# Toronto Apple Store Opening This Saturday 9:30am!



## saumand (May 18, 2005)

In case anybody out there is wondering, the new and first Apple Store for Canada will be opening this coming Saturday the 21st of May at 9:30am. Apple will be giving out 1500 T-Shirts to the first 1500 people showing up.

The only disappointing thing about this new store is the management. Believe it or not, the new General Manager as well as the two assistant managers have absolutely "Zero" experience in the Apple marketplace! They have never used a Mac, have never paid their dues in supporting the platform, sticking with Apple during not only Apple's good times but hard times etc.


----------



## sdm688 (Dec 12, 2004)

Hmm, interesting first post Saumand. Cared to tell us how you know so much and why you felt the great need to vent on this board??? Can't be that you work for Hmm ... APPLE CANADA???


----------



## gmark2000 (Jun 4, 2003)

Same prose posted on ifoAppleStore. While I agree that management should be more technologically qualified as this isn't Home Depot or the Gap, I think that we should test the waters with this hiring strategy to see if the cream really rises to the top.


----------



## saumand (May 18, 2005)

sdm688 said:


> Hmm, interesting first post Saumand. Cared to tell us how you know so much and why you felt the great need to vent on this board??? Can't be that you work for Hmm ... APPLE CANADA???

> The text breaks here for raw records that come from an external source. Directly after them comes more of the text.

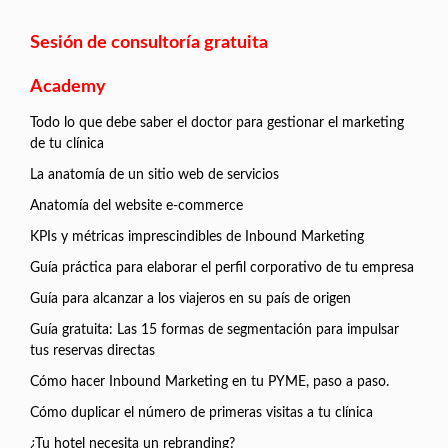
Sesión de consultoría gratuita
Academy
Todo lo que debe saber el doctor para gestionar el marketing
de tu clínica
La anatomía de un sitio web de servicios
Anatomía del website e-commerce
KPIs y métricas imprescindibles de Inbound Marketing
Guía práctica para elaborar el perfil corporativo de tu empresa
Guía para alcanzar a los viajeros en su país de origen
Guía gratuita: Las 15 formas de segmentación para impulsar
tus reservas directas
Cómo hacer Inbound Marketing en tu PYME, paso a paso.
Cómo duplicar el número de primeras visitas a tu clínica
¿Tu hotel necesita un rebranding?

------------------------------------------
No, I don't work for Apple Canada but I have helped pay the light bills and some salaries up there over the years by selling Mac's, doing development and consulting work supporting many SMB's using Apple Technology.

I am a bit fed up with how Apple HQ handles things at times. The R&D side of Apple is strong but they always seem to forget the field operators that represent Apple in the real world as in; The ones who walk into the end users business to meet with them, advise, discover, recommend and implement Apple based solutions. Results; Dealers, consultants and developers, the ones that make things work. The ones with the experience!


----------



## Heart (Jan 16, 2001)

IMHO

Managing a store like the Apple Store that will need produce results will need some great Management. The technology is secondary because you hire front line sales people that hand that part of it.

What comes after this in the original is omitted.